== Data under study ==

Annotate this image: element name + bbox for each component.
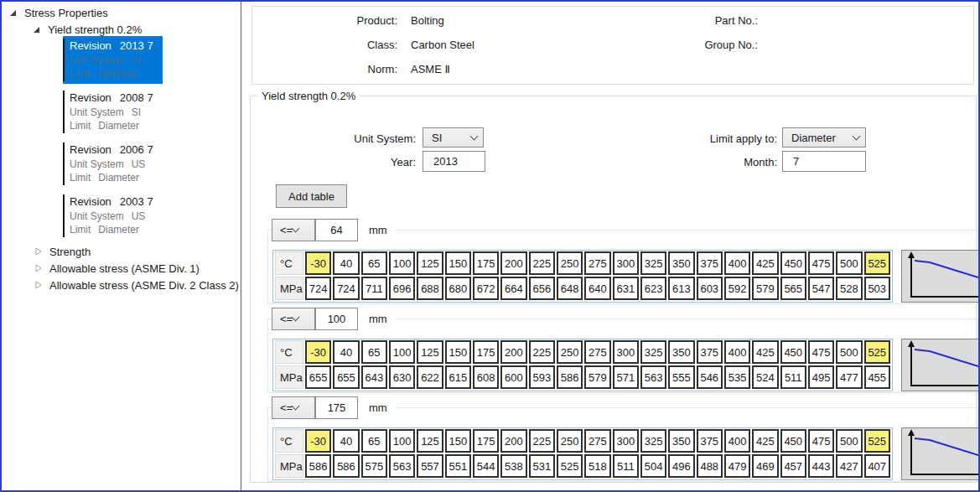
temperature-cell[interactable]: 125 xyxy=(417,251,443,275)
tree-node-label[interactable]: Yield strength 0.2% xyxy=(48,23,142,36)
stress-value-cell[interactable]: 504 xyxy=(640,454,666,478)
stress-value-cell[interactable]: 555 xyxy=(668,365,694,389)
temperature-cell[interactable]: 425 xyxy=(752,429,778,453)
temperature-cell[interactable]: 200 xyxy=(500,251,526,275)
trend-chart-thumbnail[interactable] xyxy=(901,339,979,391)
stress-value-cell[interactable]: 608 xyxy=(473,365,499,389)
tree-node-revision-2008[interactable]: Revision2008 7 Unit SystemSI LimitDiamet… xyxy=(63,88,163,136)
temperature-cell[interactable]: 400 xyxy=(724,429,750,453)
tree-node-revision-2013[interactable]: Revision2013 7 Unit SystemSI LimitDiamet… xyxy=(63,36,163,84)
stress-value-cell[interactable]: 688 xyxy=(417,277,443,300)
temperature-cell[interactable]: 175 xyxy=(473,251,499,275)
temperature-cell[interactable]: 475 xyxy=(808,251,834,275)
stress-value-cell[interactable]: 511 xyxy=(780,365,806,389)
stress-value-cell[interactable]: 557 xyxy=(417,454,443,478)
tree-node-stress-properties[interactable]: Stress Properties xyxy=(8,5,108,20)
temperature-cell[interactable]: 375 xyxy=(697,340,723,364)
limit-operator-select[interactable]: <= xyxy=(272,308,315,330)
temperature-cell[interactable]: 475 xyxy=(808,340,834,364)
limit-value-input[interactable] xyxy=(315,396,358,419)
temperature-cell[interactable]: 40 xyxy=(333,251,359,275)
stress-value-cell[interactable]: 622 xyxy=(417,365,443,389)
temperature-cell[interactable]: 300 xyxy=(613,251,639,275)
temperature-cell[interactable]: 350 xyxy=(668,251,694,275)
stress-value-cell[interactable]: 648 xyxy=(557,277,583,300)
tree-node-revision-2006[interactable]: Revision2006 7 Unit SystemUS LimitDiamet… xyxy=(63,140,163,188)
year-input[interactable] xyxy=(423,151,485,172)
temperature-cell[interactable]: 65 xyxy=(361,251,387,275)
stress-value-cell[interactable]: 630 xyxy=(389,365,415,389)
tree-node-strength[interactable]: Strength xyxy=(34,244,91,259)
stress-value-cell[interactable]: 469 xyxy=(752,454,778,478)
stress-value-cell[interactable]: 724 xyxy=(333,277,359,300)
temperature-cell[interactable]: 225 xyxy=(529,251,555,275)
temperature-cell[interactable]: 150 xyxy=(445,429,471,453)
stress-value-cell[interactable]: 479 xyxy=(724,454,750,478)
stress-value-cell[interactable]: 640 xyxy=(584,277,610,300)
temperature-cell[interactable]: 200 xyxy=(500,340,526,364)
stress-value-cell[interactable]: 407 xyxy=(864,454,890,478)
temperature-cell[interactable]: 175 xyxy=(473,340,499,364)
temperature-cell[interactable]: 375 xyxy=(697,251,723,275)
trend-chart-thumbnail[interactable] xyxy=(901,427,979,480)
temperature-cell[interactable]: 275 xyxy=(584,429,610,453)
temperature-cell[interactable]: 325 xyxy=(640,340,666,364)
tree-node-label[interactable]: Strength xyxy=(49,246,91,258)
stress-value-cell[interactable]: 586 xyxy=(333,454,359,478)
stress-value-cell[interactable]: 531 xyxy=(529,454,555,478)
stress-value-cell[interactable]: 496 xyxy=(668,454,694,478)
temperature-cell[interactable]: 500 xyxy=(836,340,862,364)
temperature-cell[interactable]: -30 xyxy=(305,429,331,453)
temperature-cell[interactable]: 300 xyxy=(613,429,639,453)
temperature-cell[interactable]: 175 xyxy=(473,429,499,453)
collapsed-triangle-icon[interactable] xyxy=(34,280,43,290)
temperature-cell[interactable]: 150 xyxy=(445,251,471,275)
stress-value-cell[interactable]: 600 xyxy=(500,365,526,389)
stress-value-cell[interactable]: 518 xyxy=(584,454,610,478)
temperature-cell[interactable]: 525 xyxy=(864,429,890,453)
stress-value-cell[interactable]: 571 xyxy=(613,365,639,389)
stress-value-cell[interactable]: 724 xyxy=(305,277,331,300)
temperature-cell[interactable]: 275 xyxy=(584,251,610,275)
stress-value-cell[interactable]: 488 xyxy=(697,454,723,478)
stress-value-cell[interactable]: 613 xyxy=(668,277,694,300)
stress-value-cell[interactable]: 528 xyxy=(836,277,862,300)
stress-value-cell[interactable]: 656 xyxy=(529,277,555,300)
temperature-cell[interactable]: -30 xyxy=(305,340,331,364)
stress-value-cell[interactable]: 551 xyxy=(445,454,471,478)
stress-value-cell[interactable]: 579 xyxy=(752,277,778,300)
temperature-cell[interactable]: 425 xyxy=(752,251,778,275)
stress-value-cell[interactable]: 525 xyxy=(557,454,583,478)
tree-node-label[interactable]: Allowable stress (ASME Div. 1) xyxy=(49,262,200,275)
collapsed-triangle-icon[interactable] xyxy=(34,263,43,273)
expanded-triangle-icon[interactable] xyxy=(8,8,18,18)
temperature-cell[interactable]: 425 xyxy=(752,340,778,364)
stress-value-cell[interactable]: 535 xyxy=(724,365,750,389)
temperature-cell[interactable]: 500 xyxy=(836,251,862,275)
stress-value-cell[interactable]: 711 xyxy=(361,277,387,300)
stress-value-cell[interactable]: 603 xyxy=(697,277,723,300)
stress-value-cell[interactable]: 643 xyxy=(361,365,387,389)
temperature-cell[interactable]: 300 xyxy=(613,340,639,364)
temperature-cell[interactable]: 100 xyxy=(389,429,415,453)
temperature-cell[interactable]: 100 xyxy=(389,251,415,275)
temperature-cell[interactable]: 500 xyxy=(836,429,862,453)
limit-operator-select[interactable]: <= xyxy=(272,219,315,241)
temperature-cell[interactable]: 325 xyxy=(640,429,666,453)
temperature-cell[interactable]: 200 xyxy=(500,429,526,453)
unit-system-select[interactable]: SI xyxy=(423,127,484,148)
temperature-cell[interactable]: 450 xyxy=(780,340,806,364)
temperature-cell[interactable]: 65 xyxy=(361,340,387,364)
temperature-cell[interactable]: 150 xyxy=(445,340,471,364)
add-table-button[interactable]: Add table xyxy=(276,184,347,208)
temperature-cell[interactable]: 525 xyxy=(864,251,890,275)
temperature-cell[interactable]: 275 xyxy=(584,340,610,364)
stress-value-cell[interactable]: 575 xyxy=(361,454,387,478)
expanded-triangle-icon[interactable] xyxy=(32,25,41,34)
tree-node-allowable-stress-div2[interactable]: Allowable stress (ASME Div. 2 Class 2) xyxy=(34,277,239,293)
limit-operator-select[interactable]: <= xyxy=(272,396,315,419)
temperature-cell[interactable]: 250 xyxy=(557,429,583,453)
stress-value-cell[interactable]: 443 xyxy=(808,454,834,478)
temperature-cell[interactable]: 475 xyxy=(808,429,834,453)
stress-value-cell[interactable]: 593 xyxy=(529,365,555,389)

===

Output every line of the records exactly, excluding all pictures.

Response
Annotate this image: element name + bbox for each component.
temperature-cell[interactable]: 125 xyxy=(417,251,443,275)
tree-node-label[interactable]: Yield strength 0.2% xyxy=(48,23,142,36)
stress-value-cell[interactable]: 504 xyxy=(640,454,666,478)
stress-value-cell[interactable]: 555 xyxy=(668,365,694,389)
temperature-cell[interactable]: 425 xyxy=(752,429,778,453)
temperature-cell[interactable]: 200 xyxy=(500,251,526,275)
trend-chart-thumbnail[interactable] xyxy=(901,339,979,391)
stress-value-cell[interactable]: 608 xyxy=(473,365,499,389)
tree-node-revision-2008[interactable]: Revision2008 7 Unit SystemSI LimitDiamet… xyxy=(63,88,163,136)
temperature-cell[interactable]: 400 xyxy=(724,429,750,453)
tree-node-revision-2013[interactable]: Revision2013 7 Unit SystemSI LimitDiamet… xyxy=(63,36,163,84)
stress-value-cell[interactable]: 688 xyxy=(417,277,443,300)
temperature-cell[interactable]: 175 xyxy=(473,251,499,275)
temperature-cell[interactable]: 475 xyxy=(808,251,834,275)
stress-value-cell[interactable]: 511 xyxy=(780,365,806,389)
stress-value-cell[interactable]: 557 xyxy=(417,454,443,478)
tree-node-stress-properties[interactable]: Stress Properties xyxy=(8,5,108,20)
temperature-cell[interactable]: 375 xyxy=(697,340,723,364)
limit-operator-select[interactable]: <= xyxy=(272,308,315,330)
temperature-cell[interactable]: 475 xyxy=(808,340,834,364)
limit-value-input[interactable] xyxy=(315,396,358,419)
temperature-cell[interactable]: 40 xyxy=(333,251,359,275)
stress-value-cell[interactable]: 622 xyxy=(417,365,443,389)
temperature-cell[interactable]: 300 xyxy=(613,251,639,275)
temperature-cell[interactable]: 350 xyxy=(668,251,694,275)
stress-value-cell[interactable]: 648 xyxy=(557,277,583,300)
tree-node-revision-2006[interactable]: Revision2006 7 Unit SystemUS LimitDiamet… xyxy=(63,140,163,188)
year-input[interactable] xyxy=(423,151,485,172)
temperature-cell[interactable]: 65 xyxy=(361,251,387,275)
stress-value-cell[interactable]: 630 xyxy=(389,365,415,389)
tree-node-strength[interactable]: Strength xyxy=(34,244,91,259)
stress-value-cell[interactable]: 469 xyxy=(752,454,778,478)
stress-value-cell[interactable]: 724 xyxy=(333,277,359,300)
temperature-cell[interactable]: 225 xyxy=(529,251,555,275)
temperature-cell[interactable]: 150 xyxy=(445,429,471,453)
stress-value-cell[interactable]: 479 xyxy=(724,454,750,478)
stress-value-cell[interactable]: 640 xyxy=(584,277,610,300)
temperature-cell[interactable]: 200 xyxy=(500,340,526,364)
stress-value-cell[interactable]: 407 xyxy=(864,454,890,478)
temperature-cell[interactable]: 175 xyxy=(473,340,499,364)
temperature-cell[interactable]: 375 xyxy=(697,251,723,275)
trend-chart-thumbnail[interactable] xyxy=(901,427,979,480)
temperature-cell[interactable]: 275 xyxy=(584,429,610,453)
temperature-cell[interactable]: 325 xyxy=(640,340,666,364)
tree-node-label[interactable]: Strength xyxy=(49,246,91,258)
stress-value-cell[interactable]: 586 xyxy=(333,454,359,478)
stress-value-cell[interactable]: 531 xyxy=(529,454,555,478)
stress-value-cell[interactable]: 496 xyxy=(668,454,694,478)
temperature-cell[interactable]: 500 xyxy=(836,340,862,364)
temperature-cell[interactable]: -30 xyxy=(305,429,331,453)
temperature-cell[interactable]: 300 xyxy=(613,429,639,453)
temperature-cell[interactable]: 175 xyxy=(473,429,499,453)
collapsed-triangle-icon[interactable] xyxy=(34,280,43,290)
temperature-cell[interactable]: 150 xyxy=(445,251,471,275)
stress-value-cell[interactable]: 600 xyxy=(500,365,526,389)
stress-value-cell[interactable]: 518 xyxy=(584,454,610,478)
temperature-cell[interactable]: 525 xyxy=(864,429,890,453)
stress-value-cell[interactable]: 571 xyxy=(613,365,639,389)
stress-value-cell[interactable]: 724 xyxy=(305,277,331,300)
temperature-cell[interactable]: 275 xyxy=(584,251,610,275)
stress-value-cell[interactable]: 488 xyxy=(697,454,723,478)
stress-value-cell[interactable]: 613 xyxy=(668,277,694,300)
stress-value-cell[interactable]: 528 xyxy=(836,277,862,300)
stress-value-cell[interactable]: 656 xyxy=(529,277,555,300)
temperature-cell[interactable]: -30 xyxy=(305,340,331,364)
stress-value-cell[interactable]: 551 xyxy=(445,454,471,478)
stress-value-cell[interactable]: 579 xyxy=(752,277,778,300)
temperature-cell[interactable]: 425 xyxy=(752,251,778,275)
stress-value-cell[interactable]: 525 xyxy=(557,454,583,478)
tree-node-label[interactable]: Allowable stress (ASME Div. 1) xyxy=(49,262,200,275)
collapsed-triangle-icon[interactable] xyxy=(34,263,43,273)
expanded-triangle-icon[interactable] xyxy=(8,8,18,18)
temperature-cell[interactable]: 425 xyxy=(752,340,778,364)
stress-value-cell[interactable]: 535 xyxy=(724,365,750,389)
temperature-cell[interactable]: 500 xyxy=(836,251,862,275)
stress-value-cell[interactable]: 711 xyxy=(361,277,387,300)
stress-value-cell[interactable]: 603 xyxy=(697,277,723,300)
stress-value-cell[interactable]: 643 xyxy=(361,365,387,389)
temperature-cell[interactable]: 300 xyxy=(613,340,639,364)
temperature-cell[interactable]: 100 xyxy=(389,429,415,453)
temperature-cell[interactable]: 100 xyxy=(389,251,415,275)
temperature-cell[interactable]: 500 xyxy=(836,429,862,453)
limit-operator-select[interactable]: <= xyxy=(272,219,315,241)
temperature-cell[interactable]: 325 xyxy=(640,429,666,453)
temperature-cell[interactable]: 200 xyxy=(500,429,526,453)
unit-system-select[interactable]: SI xyxy=(423,127,484,148)
temperature-cell[interactable]: 450 xyxy=(780,340,806,364)
temperature-cell[interactable]: 65 xyxy=(361,340,387,364)
temperature-cell[interactable]: 150 xyxy=(445,340,471,364)
add-table-button[interactable]: Add table xyxy=(276,184,347,208)
temperature-cell[interactable]: 525 xyxy=(864,251,890,275)
temperature-cell[interactable]: 275 xyxy=(584,340,610,364)
stress-value-cell[interactable]: 575 xyxy=(361,454,387,478)
expanded-triangle-icon[interactable] xyxy=(32,25,41,34)
tree-node-allowable-stress-div2[interactable]: Allowable stress (ASME Div. 2 Class 2) xyxy=(34,277,239,293)
limit-operator-select[interactable]: <= xyxy=(272,396,315,419)
temperature-cell[interactable]: 250 xyxy=(557,429,583,453)
stress-value-cell[interactable]: 443 xyxy=(808,454,834,478)
temperature-cell[interactable]: 475 xyxy=(808,429,834,453)
stress-value-cell[interactable]: 593 xyxy=(529,365,555,389)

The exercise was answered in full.